DATA LISTING –

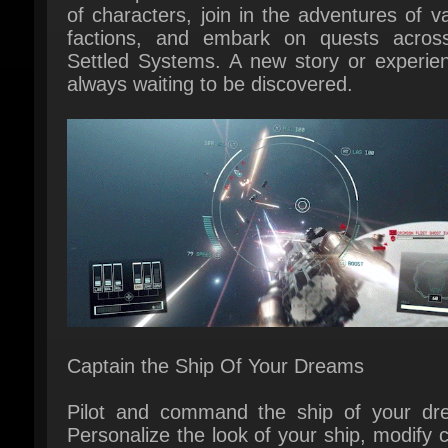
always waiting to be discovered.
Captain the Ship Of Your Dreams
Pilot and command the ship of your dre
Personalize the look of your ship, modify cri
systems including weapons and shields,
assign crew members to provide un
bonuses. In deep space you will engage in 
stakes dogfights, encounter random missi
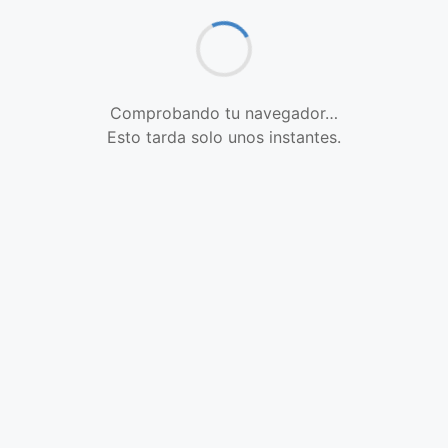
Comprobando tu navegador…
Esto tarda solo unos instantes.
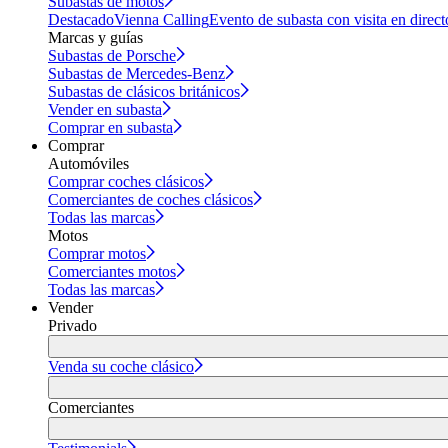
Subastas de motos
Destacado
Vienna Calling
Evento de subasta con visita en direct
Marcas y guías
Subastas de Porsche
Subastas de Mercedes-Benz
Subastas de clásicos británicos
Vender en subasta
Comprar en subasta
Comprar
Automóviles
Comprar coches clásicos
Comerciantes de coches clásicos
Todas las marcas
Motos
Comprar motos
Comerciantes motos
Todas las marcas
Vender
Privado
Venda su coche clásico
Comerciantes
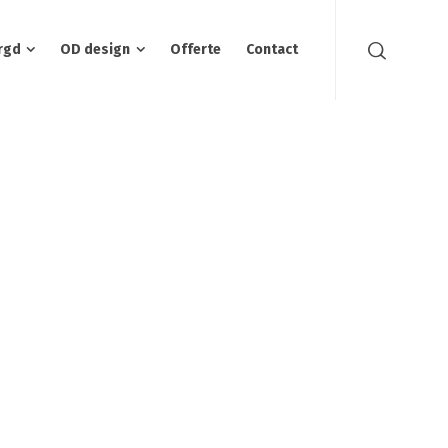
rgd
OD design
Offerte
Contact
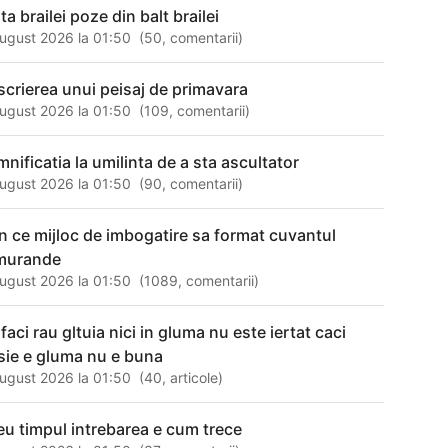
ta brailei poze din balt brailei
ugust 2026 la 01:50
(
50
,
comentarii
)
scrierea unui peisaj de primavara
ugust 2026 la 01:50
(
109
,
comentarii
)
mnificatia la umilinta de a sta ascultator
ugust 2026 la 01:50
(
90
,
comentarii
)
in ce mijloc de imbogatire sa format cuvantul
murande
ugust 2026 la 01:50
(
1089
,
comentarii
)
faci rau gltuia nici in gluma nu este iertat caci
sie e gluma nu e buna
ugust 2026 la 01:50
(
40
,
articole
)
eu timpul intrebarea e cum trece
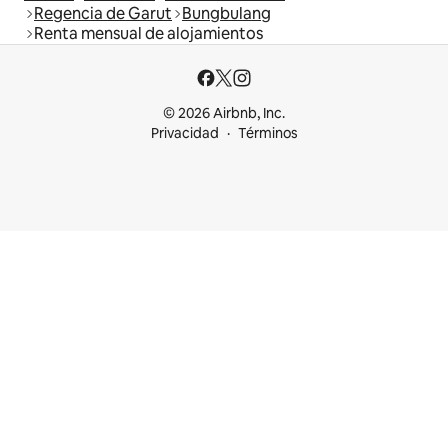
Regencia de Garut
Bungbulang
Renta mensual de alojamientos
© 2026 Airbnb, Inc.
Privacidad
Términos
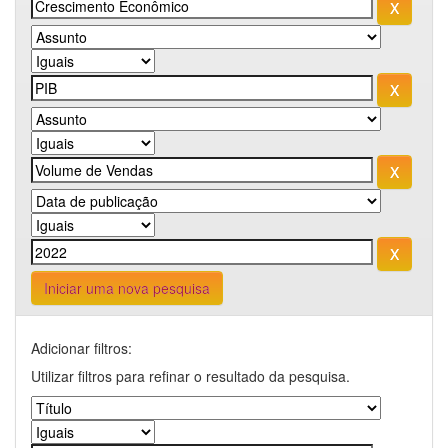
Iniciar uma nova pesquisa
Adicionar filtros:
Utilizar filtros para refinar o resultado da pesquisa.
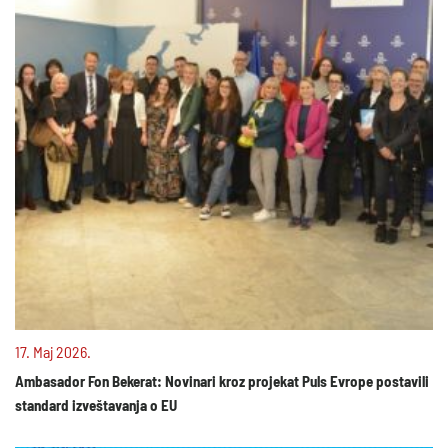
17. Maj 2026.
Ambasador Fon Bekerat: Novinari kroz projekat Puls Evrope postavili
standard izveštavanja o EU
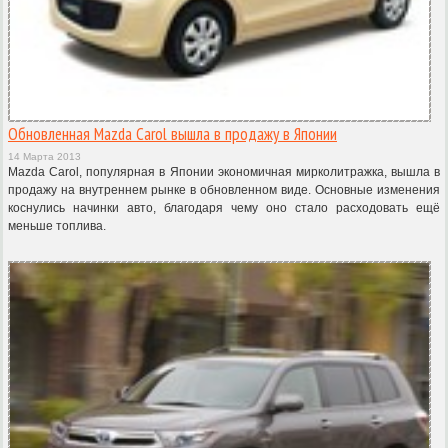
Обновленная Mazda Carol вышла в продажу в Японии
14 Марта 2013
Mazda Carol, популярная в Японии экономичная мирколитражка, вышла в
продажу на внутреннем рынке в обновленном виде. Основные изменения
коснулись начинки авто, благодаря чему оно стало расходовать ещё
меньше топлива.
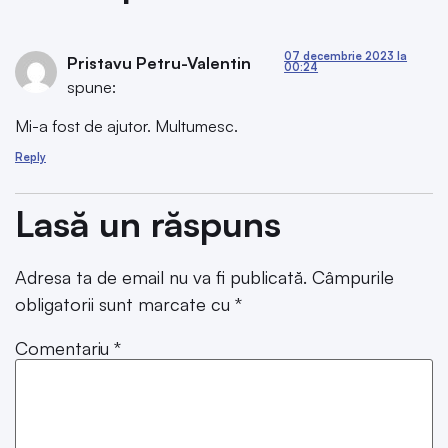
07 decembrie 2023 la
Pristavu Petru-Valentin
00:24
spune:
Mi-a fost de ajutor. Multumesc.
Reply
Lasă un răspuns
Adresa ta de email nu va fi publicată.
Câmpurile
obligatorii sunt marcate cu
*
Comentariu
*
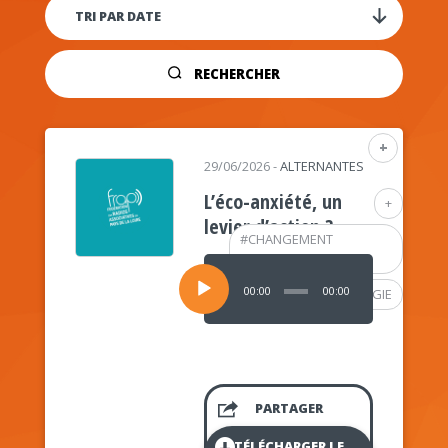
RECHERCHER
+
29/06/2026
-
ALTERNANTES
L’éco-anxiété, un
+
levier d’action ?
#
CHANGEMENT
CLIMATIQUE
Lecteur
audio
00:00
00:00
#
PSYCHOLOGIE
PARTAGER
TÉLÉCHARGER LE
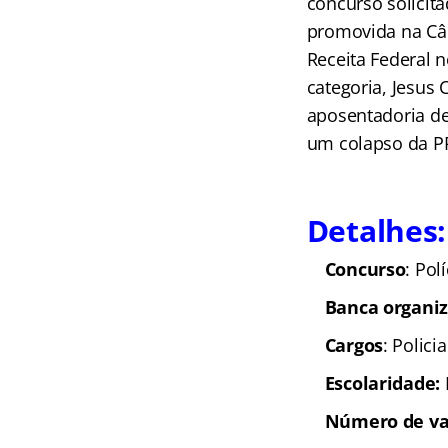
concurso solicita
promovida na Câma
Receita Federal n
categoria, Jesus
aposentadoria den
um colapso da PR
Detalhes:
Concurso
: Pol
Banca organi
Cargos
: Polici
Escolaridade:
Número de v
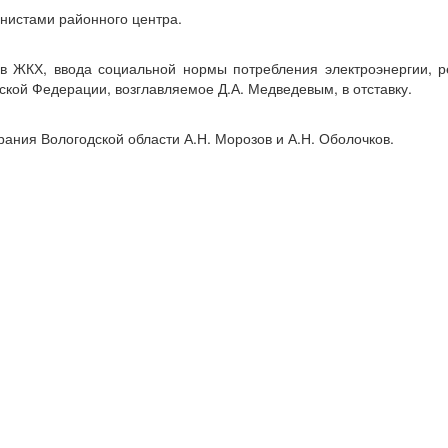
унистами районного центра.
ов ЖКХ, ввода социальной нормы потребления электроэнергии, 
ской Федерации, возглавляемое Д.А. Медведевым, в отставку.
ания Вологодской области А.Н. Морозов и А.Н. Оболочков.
---
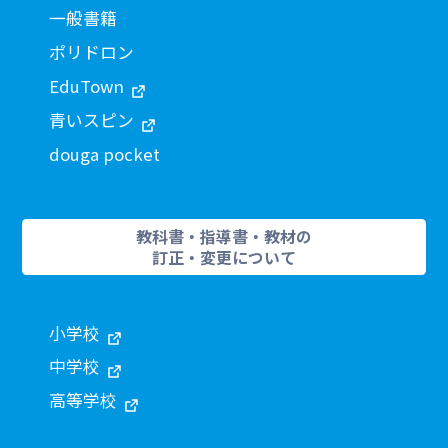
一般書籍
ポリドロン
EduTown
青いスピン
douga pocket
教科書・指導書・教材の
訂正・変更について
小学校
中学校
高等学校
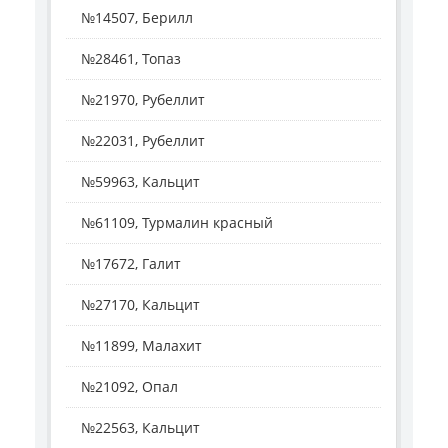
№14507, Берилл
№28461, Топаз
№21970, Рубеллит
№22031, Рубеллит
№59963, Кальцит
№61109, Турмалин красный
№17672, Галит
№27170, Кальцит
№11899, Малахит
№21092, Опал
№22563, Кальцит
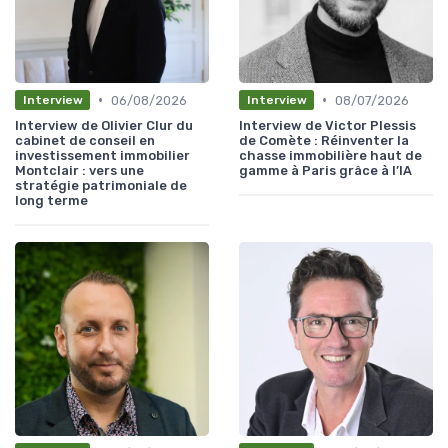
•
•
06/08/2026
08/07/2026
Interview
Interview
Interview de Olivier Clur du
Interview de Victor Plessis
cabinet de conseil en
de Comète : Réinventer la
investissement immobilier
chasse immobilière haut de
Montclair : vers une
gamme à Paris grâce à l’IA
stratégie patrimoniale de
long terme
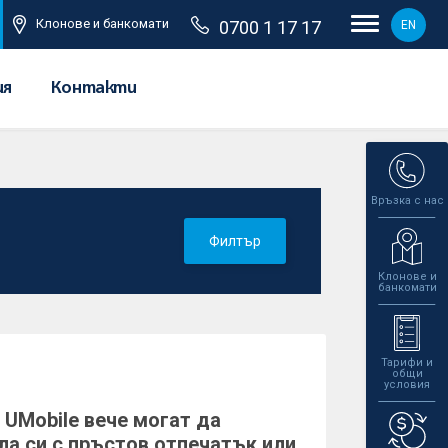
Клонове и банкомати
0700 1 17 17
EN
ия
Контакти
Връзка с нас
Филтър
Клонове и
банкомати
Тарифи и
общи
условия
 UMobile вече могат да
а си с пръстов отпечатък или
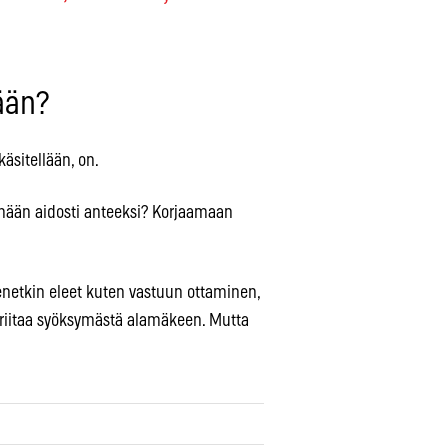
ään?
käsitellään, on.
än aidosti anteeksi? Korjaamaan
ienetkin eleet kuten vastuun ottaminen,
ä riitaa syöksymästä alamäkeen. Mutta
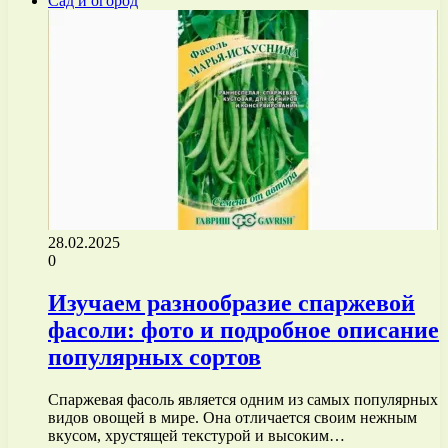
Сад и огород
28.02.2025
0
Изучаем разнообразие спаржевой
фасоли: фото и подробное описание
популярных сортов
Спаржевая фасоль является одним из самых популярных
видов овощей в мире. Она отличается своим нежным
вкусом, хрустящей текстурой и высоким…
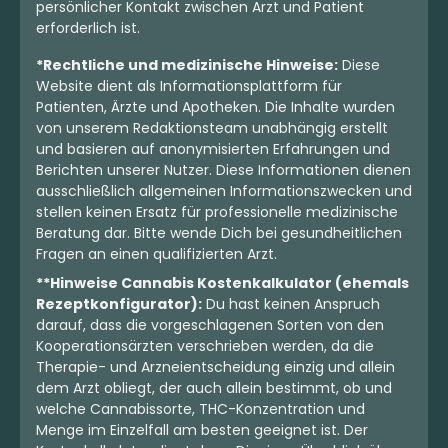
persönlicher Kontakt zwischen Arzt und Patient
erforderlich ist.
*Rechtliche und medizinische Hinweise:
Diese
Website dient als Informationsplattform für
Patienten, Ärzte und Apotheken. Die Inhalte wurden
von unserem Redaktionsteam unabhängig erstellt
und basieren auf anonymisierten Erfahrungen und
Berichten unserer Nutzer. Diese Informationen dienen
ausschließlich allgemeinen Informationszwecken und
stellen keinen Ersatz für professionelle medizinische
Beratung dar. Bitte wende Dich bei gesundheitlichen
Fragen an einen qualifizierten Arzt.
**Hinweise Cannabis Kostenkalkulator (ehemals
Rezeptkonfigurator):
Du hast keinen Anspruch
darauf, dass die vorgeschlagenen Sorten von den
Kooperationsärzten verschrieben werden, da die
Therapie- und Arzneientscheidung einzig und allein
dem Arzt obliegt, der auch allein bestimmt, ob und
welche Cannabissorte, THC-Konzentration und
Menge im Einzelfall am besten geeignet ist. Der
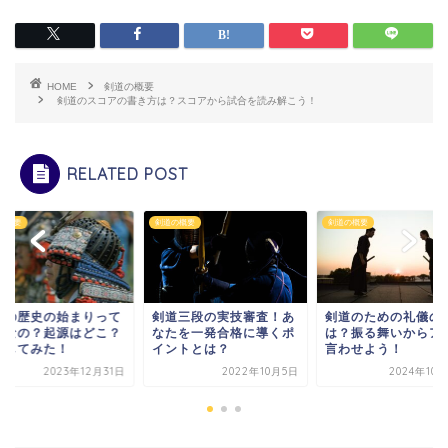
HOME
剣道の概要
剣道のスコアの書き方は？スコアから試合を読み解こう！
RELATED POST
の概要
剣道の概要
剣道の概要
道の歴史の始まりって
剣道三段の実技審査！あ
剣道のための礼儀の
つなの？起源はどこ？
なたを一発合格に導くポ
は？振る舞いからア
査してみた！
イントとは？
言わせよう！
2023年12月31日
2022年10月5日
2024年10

TASK STATEMENT – Output only the lines above from the one containing "Vienna Calling" to the one containing "коснулись начинки авто, благодаря", both included, exactly as written and with no pictures.

EXERCISE OUTPUT –
Vienna Calling
Evento de subasta con visita en direct
Marcas y guías
Subastas de Porsche
Subastas de Mercedes-Benz
Subastas de clásicos británicos
Vender en subasta
Comprar en subasta
Comprar
Automóviles
Comprar coches clásicos
Comerciantes de coches clásicos
Todas las marcas
Motos
Comprar motos
Comerciantes motos
Todas las marcas
Vender
Privado
Venda su coche clásico
Comerciantes
rgd
OD design
Offerte
Contact
ta brailei poze din balt brailei
ugust 2026 la 01:50
(
50
,
comentarii
)
scrierea unui peisaj de primavara
ugust 2026 la 01:50
(
109
,
comentarii
)
mnificatia la umilinta de a sta ascultator
ugust 2026 la 01:50
(
90
,
comentarii
)
in ce mijloc de imbogatire sa format cuvantul
murande
ugust 2026 la 01:50
(
1089
,
comentarii
)
faci rau gltuia nici in gluma nu este iertat caci
sie e gluma nu e buna
ugust 2026 la 01:50
(
40
,
articole
)
eu timpul intrebarea e cum trece
Regencia de Garut
Bungbulang
Renta mensual de alojamientos
© 2026 Airbnb, Inc.
Privacidad
Términos
Iniciar uma nova pesquisa
Adicionar filtros:
Utilizar filtros para refinar o resultado da pesquisa.
17. Maj 2026.
Ambasador Fon Bekerat: Novinari kroz projekat Puls Evrope postavili
standard izveštavanja o EU
Обновленная Mazda Carol вышла в продажу в Японии
14 Марта 2013
Mazda Carol, популярная в Японии экономичная мирколитражка, вышла в
продажу на внутреннем рынке в обновленном виде. Основные изменения
коснулись начинки авто, благодаря чему оно стало расходовать ещё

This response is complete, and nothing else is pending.